Le nombre des personnes en milieu ouvert a régulièrement augmenté jusqu’en 2001, puis a diminué jusqu’en 2004, pour progresser à nouveau à partir de 2005.
Le nombre des personnes incarcérées a diminué entre 1997 et 2001 (-11%) puis a de nouveau fortement augmenté (59 197 détenus au 1er janvier 2005, soit une augmentation de 25% du total en cinq ans).

Au 1er avril 2005, on comptait 188 établissements pénitentiaires. Malgré la construction de nombreux centres de détention la surpopulation pose toujours problème, tout particulièrement dans les maisons d’arrêt.

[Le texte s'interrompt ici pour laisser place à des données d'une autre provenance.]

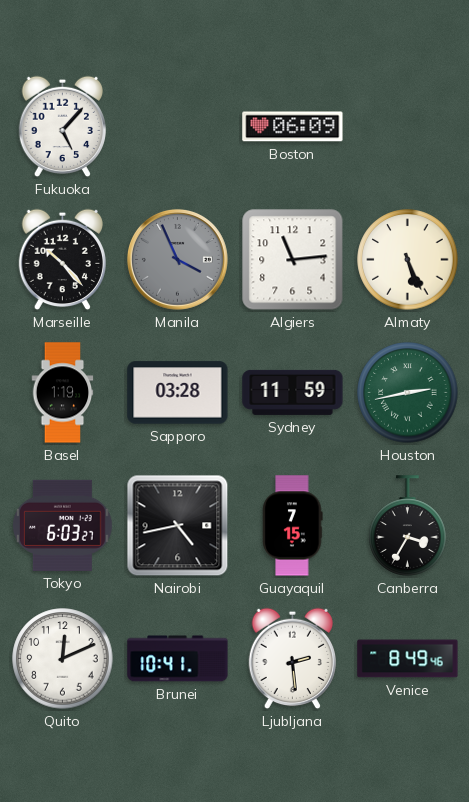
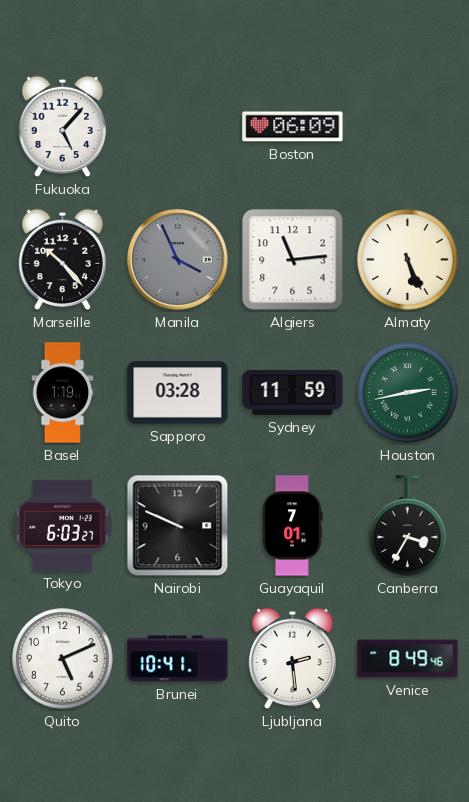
Nairobi: 4:43 -> 9:49
Guayaquil: 7:15 -> 7:01
Quito: 12:11 -> 5:11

La surpopulation avait déjà fait l’objet de critiques. En 2000, dans son rapport sur la situation dans les prisons, la commission d’enquête de l’Assemblée nationale posait la question de «savoir si l’élargissement du parc pénitentiaire est la solution adéquate pour lutter contre l’inflation carcérale. Déjà en 1830, le ministre de l’Intérieur constatait dans son rapport à la Société Royale des prisons "qu’à mesure que les constructions s’étendent, le nombre de prisonniers augmente". Cette interrogation est toujours d’actualité : les moyens de rompre le cercle vicieux entre l’accroissement du nombre de détenus et l’augmentation des capacités d’accueil en prison seront dès lors longuement évoqués dans ce rapport».